The Port Harcourt Refining Company, despite being shut down, continues to supply 349,000 litres of automotive gas oil (diesel) to the market each day, according to the latest data published by the Nigerian Midstream and Downstream Petroleum Regulatory Authority.
The regulator said the refinery, which was shut by the Nigerian National Petroleum Company Limited on May 24, 2025, was still evacuating diesel into the market as of November.
NMDPRA clarified that no production activities are currently taking place at the facility due to its shutdown status, adding that the diesel being supplied was produced before operations were halted and has continued to be evacuated.
“No production activities as the (Port Harcourt) refinery remained in shutdown mode.
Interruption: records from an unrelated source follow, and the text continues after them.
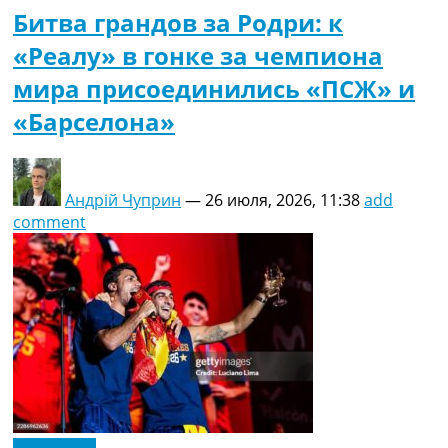
Битва грандов за Родри: к
«Реалу» в гонке за чемпиона
мира присоединились «ПСЖ» и
«Барселона»
Андрій Чуприн
—
26 июля, 2026, 11:38
add
comment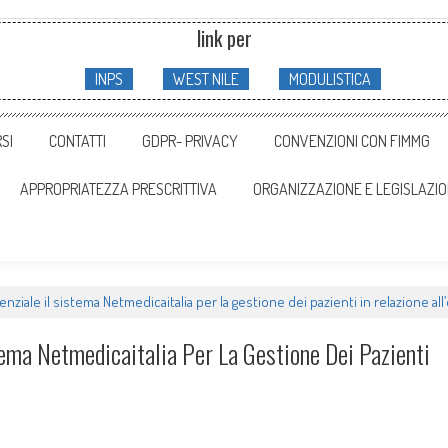
link per
INPS
WEST NILE
MODULISTICA
SI
CONTATTI
GDPR- PRIVACY
CONVENZIONI CON FIMMG
APPROPRIATEZZA PRESCRITTIVA
ORGANIZZAZIONE E LEGISLAZI
nziale il sistema Netmedicaitalia per la gestione dei pazienti in relazione al
ema Netmedicaitalia Per La Gestione Dei Pazienti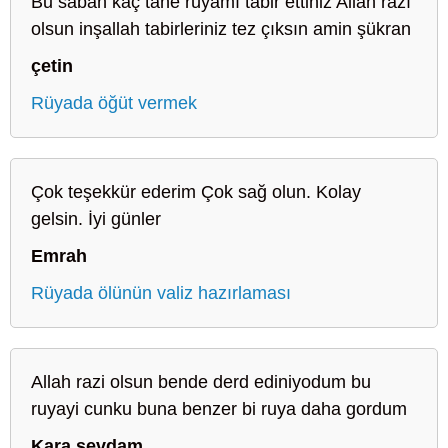
Bu sabah kaç tane rüyamı tabir ettiniz Allah razı
olsun inşallah tabirleriniz tez çıksın amin şükran
çetin
Rüyada öğüt vermek
Çok teşekkür ederim Çok sağ olun. Kolay
gelsin. İyi günler
Emrah
Rüyada ölünün valiz hazırlaması
Allah razi olsun bende derd ediniyodum bu
ruyayi cunku buna benzer bi ruya daha gordum
Kara sevdam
However, evacuation of AGO produced while the refinery was operational before 24th May 2025 continued at an average of 0.349 million litres/day,” the NMDPRA data read.
The Port Harcourt Refining Company has now been shut down for maintenance for seven months, with operations yet to resume.
Recall that the immediate past Chief Corporate Communications Officer of the NNPC, Olufemi Soneye, had said on May 23 that the refinery would be taken offline for one month to undergo maintenance.
A day later, on May 24, Soneye formally announced the shutdown in an official statement. However, more than seven months after the closure, the refinery has yet to resume fuel production.
The refinery was recommissioned by the then Group Chief Executive Officer of the NNPC, Mele Kyari, in November 2024, after years of inactivity.
At the time, Kyari said the 60,000-barrels-per-day refinery had resumed operations, noting that the newly rehabilitated and upgraded old Port Harcourt refinery complex was running at about 70 per cent of its installed capacity.
NNPC also stated that diesel and low-pour fuel oil would be the refinery’s major products, with projected daily outputs of 1.5 million litres and 2.1 million litres, respectively.
This was expected to be followed by daily production of straight-run gasoline (naphtha), blended into about 1.4 million litres of premium motor spirit, alongside 900,000 litres of kerosene and 2.1 million litres of low-pour fuel oil.
At the time, it was stated that roughly 200 trucks of petrol would be supplied to the Nigerian market each day.
Upon assuming office, the new Group Chief Executive of the NNPC, Bayo Ojulari, said he reviewed the state of the Port Harcourt refinery and found that its operations were being run at a loss.
Ojulari said the refinery was losing as much as $500 million monthly in operating costs before the rehabilitation work was suspended. He explained that although about 50,000 barrels of crude were being fed into the plant, less than 40 per cent of the input was being processed effectively.